ENPRESSE-28 is a Oral Contraceptive that works by ENPRESSE-28 is a combined hormonal contraceptive containing ethinyl estradiol and desogestrel. It acts by suppressing gonadotropin release (FSH and LH) from the pituitary, inhibiting ovulation, thickening cervical mucus to impede sperm penetration, and altering the endometrium.. ALTAVERA is a Combined Oral Contraceptive that works by Combination of ethinyl estradiol and desogestrel: ethinyl estradiol suppresses gonadotropin release, inhibiting ovulation; desogestrel (progestin) causes cervical mucus thickening and endometrial atrophy, preventing implantation.. They differ in pharmacokinetic profiles, FDA-approved indications, and side effect profiles.
Potency comparisons between ENPRESSE-28 and ALTAVERA depend on the specific clinical indication. These are agents from distinct pharmacological classes and are not directly interchangeable by dose. A physician or clinical pharmacist should guide any therapeutic switching decisions.
The standard adult dose of ENPRESSE-28 is: 1 tablet (ethinyl estradiol 0.035 mg / norgestimate 0.25 mg) orally once daily for 21 days, followed by 7 placebo days.. The standard adult dose of ALTAVERA is: 1 tablet (ethinyl estradiol 0.03 mg / levonorgestrel 0.15 mg) orally once daily for 21 days, followed by 7 placebo days.. Dosing should always be individualized based on indication, renal and hepatic function, age, and other patient factors.

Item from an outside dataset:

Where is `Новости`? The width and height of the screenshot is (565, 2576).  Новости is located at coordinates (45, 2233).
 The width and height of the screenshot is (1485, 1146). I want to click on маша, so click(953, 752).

No direct drug-drug interaction has been formally documented between ENPRESSE-28 and ALTAVERA in current clinical databases. However, individual patient risk factors including other medications, organ function, and comorbidities should always be evaluated by a qualified healthcare provider.
The maternal-fetal safety profiles differ. ENPRESSE-28 is classified as Category C. FDA Pregnancy Category X. First trimester: High risk of fetal malformations including craniofacial defects, cardiac anomalies, and neural tube defects. Second and third trimesters:. ALTAVERA is classified as Category C. ALTAVERA contains ethinyl estradiol and levonorgestrel. First trimester: Inadvertent exposure during organogenesis is associated with a very low absolute risk of cardiovascular def. Always consult a maternal-fetal medicine specialist before taking either drug during pregnancy or lactation.